Simply stated, an unstable spine was present if two or more of the columns were involved in the injury. However, it is important to note that every rule can be broken, so not all injuries to the thoracolumbar spine follow this rule. Part of the "art" of practicing spine surgery is determining which two-column injuries can be left alone and managed non-operatively, and which truly require operative intervention.
Based on Denis' model he classified specific types of injuries. Injuries to the anterior column only were called "compression fractures". Damage to the anterior and middle columns were known as "burst fractures". Injury to the middle and posterior column were known as "flexion-distraction" injuries, or more colloquially as "seat-belt type" injuries. Finally, damage to all three columns were classified as "fracture-dislocation" injuries.
Classification of Thoracolumbar Injuries Using the
|Anterior and Middle||Burst fracture||Unstable|
|Middle and Posterior||Flexion-distraction injury (aka: seat-belt type)||Unstable|
|Anterior, middle, and posterior||Fracture-dislocation||Unstable|
In very simple terms, unstable fractures require definitive treatment. Treatment for unstable spine injuries is usually operative, although rigid immobilization with bracing is sometimes used in certain circumstances.

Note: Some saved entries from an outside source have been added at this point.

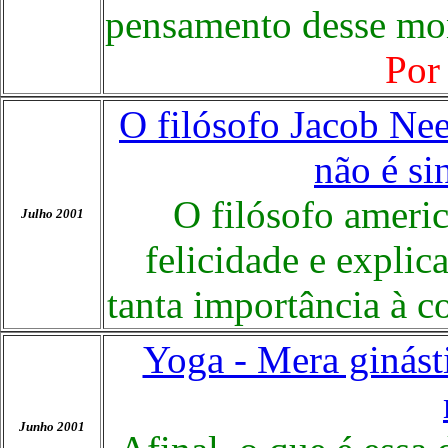
pensamento desse mon
Por
O filósofo Jacob Ne
não é si
O filósofo americ
Julho 2001
felicidade e explic
tanta importância à c
Yoga - Mera ginásti
Junho 2001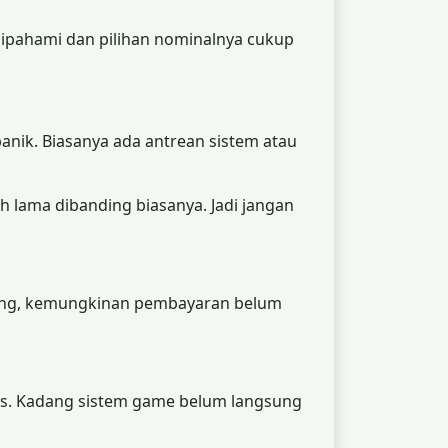
pahami dan pilihan nominalnya cukup
nik. Biasanya ada antrean sistem atau
h lama dibanding biasanya. Jadi jangan
otong, kemungkinan pembayaran belum
nds. Kadang sistem game belum langsung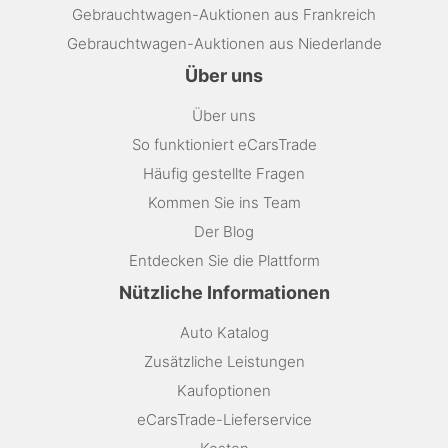
Gebrauchtwagen-Auktionen aus Frankreich
Gebrauchtwagen-Auktionen aus Niederlande
Über uns
Über uns
So funktioniert eCarsTrade
Häufig gestellte Fragen
Kommen Sie ins Team
Der Blog
Entdecken Sie die Plattform
Nützliche Informationen
Auto Katalog
Zusätzliche Leistungen
Kaufoptionen
eCarsTrade-Lieferservice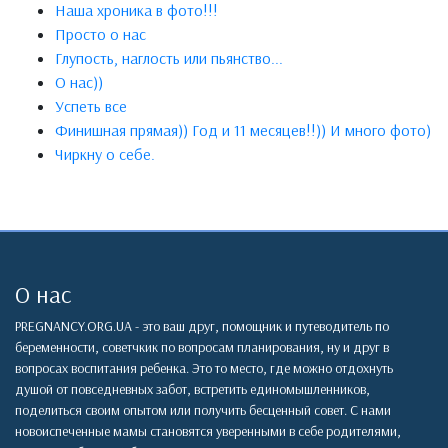
Наша хроника в фото!!!
Просто о нас
Глупость, наглость или пьянство...
О нас))
Успеть все
Финишная прямая)) Год и 11 месяцев!!)) И много фото)
Чиркну о себе.
О нас
PREGNANCY.ORG.UA - это ваш друг, помощник и путеводитель по
беременности, советчкик по вопросам планирования, ну и друг в
вопросах воспитания ребенка. Это то место, где можно отдохнуть
душой от повседневных забот, встретить единомышленников,
поделиться своим опытом или получить бесценный совет. С нами
новоиспеченные мамы становятся уверенными в себе родителями,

The treatment of each fracture type is beyond the scope of this article (and discussed in more detail elsewhere on this site), but suffice it to stay that for the most part (and again, every rule was made to be broken) two or three column injures = unstable = surgery.
Denis' three column model of the spine revolutionized the way we think about spinal biomechanics and stability. He divided the spine into three columns. Using this model we can easily classify the type of injury present, and more importantly determine whether or not it requires operative intervention.
- Burst fractures
(1) Denis F. The three column spine and its significance in the classification of acute thoracolumbar spine injuries. Spine (Phila Pa 1976). 1983 Nov-Dec;8(8):817-31.

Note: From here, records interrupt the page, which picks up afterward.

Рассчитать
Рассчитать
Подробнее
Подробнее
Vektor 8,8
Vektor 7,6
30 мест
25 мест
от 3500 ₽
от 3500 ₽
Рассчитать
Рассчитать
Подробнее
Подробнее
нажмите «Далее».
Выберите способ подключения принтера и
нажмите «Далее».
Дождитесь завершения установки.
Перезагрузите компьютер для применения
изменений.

(2) Denis F. Spinal instability as defined by the three-column spine concept in acute spinal trauma. Clin Orthop Relat Res. 1984 Oct;(189):65-76.
(3) Lewkonia P, Paolucci EO, Thomas K. Reliability of the Thoracolumbar Injury Classification and Severity Score and comparison to the Denis classification for injury to the thoracic and lumbar spine. Spine (Phila Pa 1976). 2012 May 29.
(4) Lenarz CJ, Place HM, Lenke LG, et al. Comparative reliability of 3 thoracolumbar fracture classification systems. J Spinal Disord Tech. 2009 Aug;22(6):422-7.
(5) Greenberg MS. Handbook of Neurosurgery. Sixth Edition. New York: Thieme, 2006. Chapter 25.